A while ago I stumbled upon a following problem (when doing analysis of a certain distributed exploration algorithm):

We have $n$ groups of agents, each of equal size (lets say $=1$. Positions of groups are indexed: $1, 2,\ldots,n$. Groups ,,diffuse”, and they diffuse at different speeds, depending on the position of the group:
$\lambda_i = \frac{1}{i}$
(where $\lambda_i$ is the amount of agents disappearing from group being at position $i$ in one unit of time)

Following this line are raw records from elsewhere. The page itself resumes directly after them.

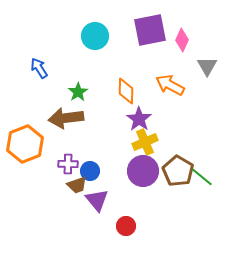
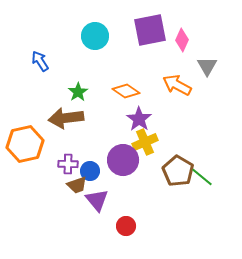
blue arrow: moved 1 px right, 7 px up
orange arrow: moved 7 px right
orange diamond: rotated 56 degrees counterclockwise
orange hexagon: rotated 9 degrees clockwise
purple circle: moved 20 px left, 11 px up
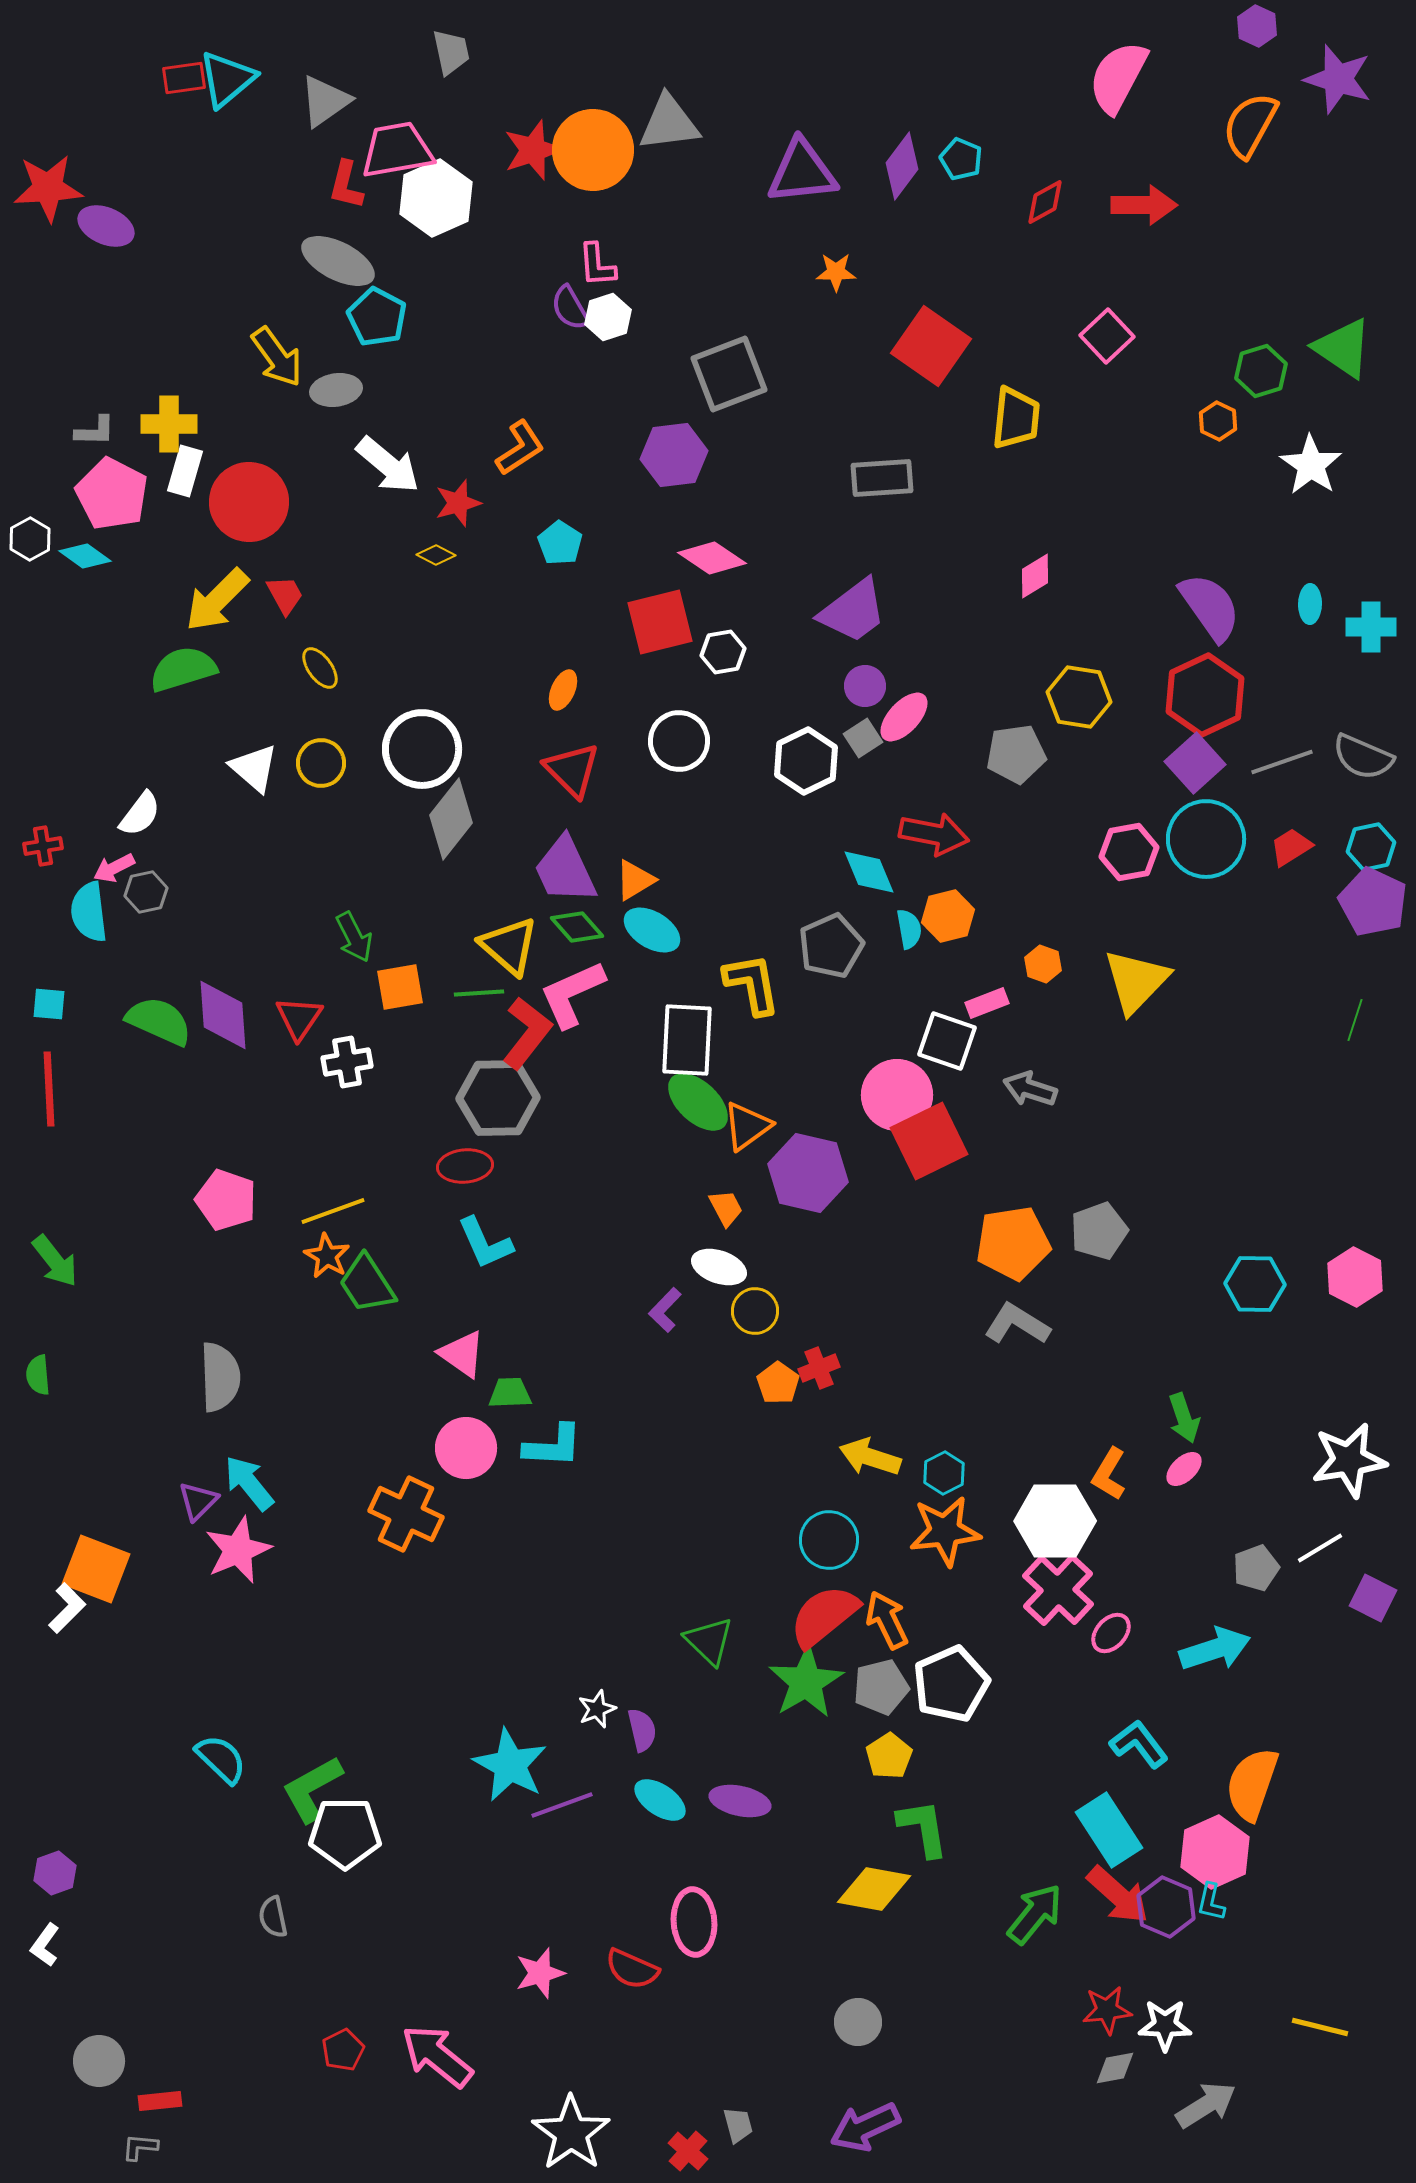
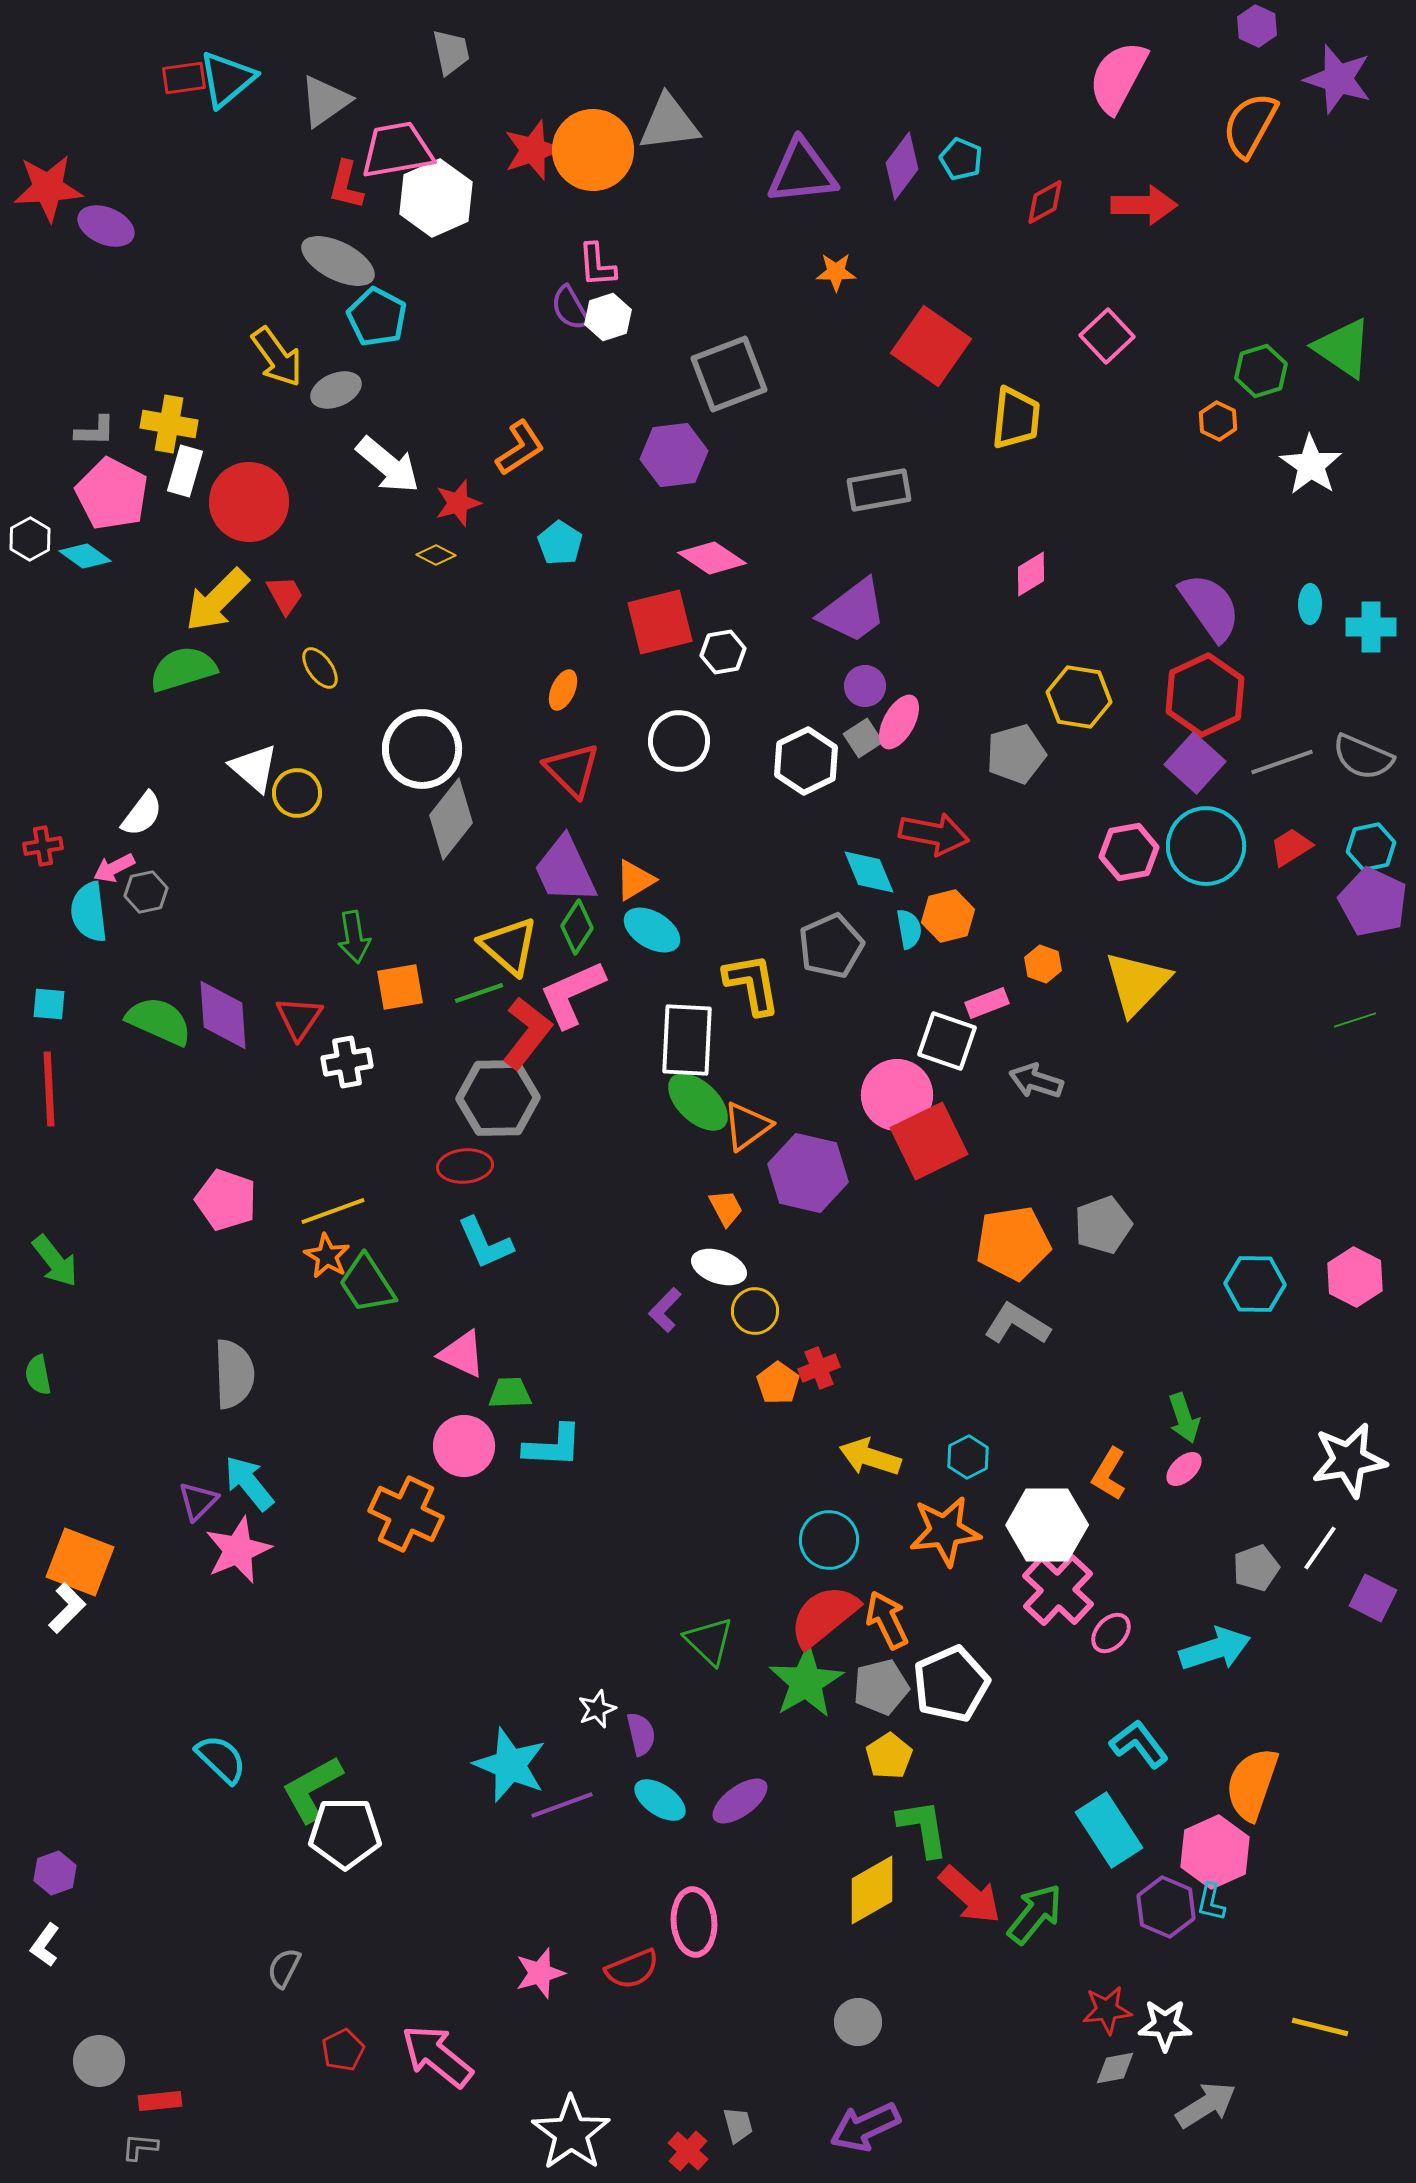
gray ellipse at (336, 390): rotated 15 degrees counterclockwise
yellow cross at (169, 424): rotated 10 degrees clockwise
gray rectangle at (882, 478): moved 3 px left, 12 px down; rotated 6 degrees counterclockwise
pink diamond at (1035, 576): moved 4 px left, 2 px up
pink ellipse at (904, 717): moved 5 px left, 5 px down; rotated 14 degrees counterclockwise
gray pentagon at (1016, 754): rotated 8 degrees counterclockwise
yellow circle at (321, 763): moved 24 px left, 30 px down
purple square at (1195, 763): rotated 6 degrees counterclockwise
white semicircle at (140, 814): moved 2 px right
cyan circle at (1206, 839): moved 7 px down
green diamond at (577, 927): rotated 74 degrees clockwise
green arrow at (354, 937): rotated 18 degrees clockwise
yellow triangle at (1136, 981): moved 1 px right, 2 px down
green line at (479, 993): rotated 15 degrees counterclockwise
green line at (1355, 1020): rotated 54 degrees clockwise
gray arrow at (1030, 1089): moved 6 px right, 8 px up
gray pentagon at (1099, 1231): moved 4 px right, 6 px up
pink triangle at (462, 1354): rotated 10 degrees counterclockwise
green semicircle at (38, 1375): rotated 6 degrees counterclockwise
gray semicircle at (220, 1377): moved 14 px right, 3 px up
pink circle at (466, 1448): moved 2 px left, 2 px up
cyan hexagon at (944, 1473): moved 24 px right, 16 px up
white hexagon at (1055, 1521): moved 8 px left, 4 px down
white line at (1320, 1548): rotated 24 degrees counterclockwise
orange square at (96, 1569): moved 16 px left, 7 px up
purple semicircle at (642, 1730): moved 1 px left, 4 px down
cyan star at (510, 1765): rotated 6 degrees counterclockwise
purple ellipse at (740, 1801): rotated 48 degrees counterclockwise
yellow diamond at (874, 1889): moved 2 px left, 1 px down; rotated 40 degrees counterclockwise
red arrow at (1118, 1895): moved 148 px left
gray semicircle at (273, 1917): moved 11 px right, 51 px down; rotated 39 degrees clockwise
red semicircle at (632, 1969): rotated 46 degrees counterclockwise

Whenever a group size is reduced to 0, (it will be always a first group), every other one is shifted:
$2 \to 1, 3 \to 2, \ldots, n \to (n-1)$
$[0,a_2,a_3,\ldots,a_n] \text{ into} [a_2,a_3,\ldots,a_n]$

Question: How long does it take to dissipate all the groups? (We are not interested in exact formula, just asymptotic one.)

For example, if $n=3$:
$[1,1,1] \to [0,\frac{1}{2},\frac{2}{3}]$
(1 unit of time)
$[\frac{1}{2},\frac{2}{3}] \to [0,\frac{5}{12}]$
($\frac{1}{2}$ units of time)
$[\frac{5}{12}] \to [0]$
($\frac{5}{12}$ units of time)
and the answer is $1 + \frac{1}{2} + \frac{5}{12} = \frac{23}{12}$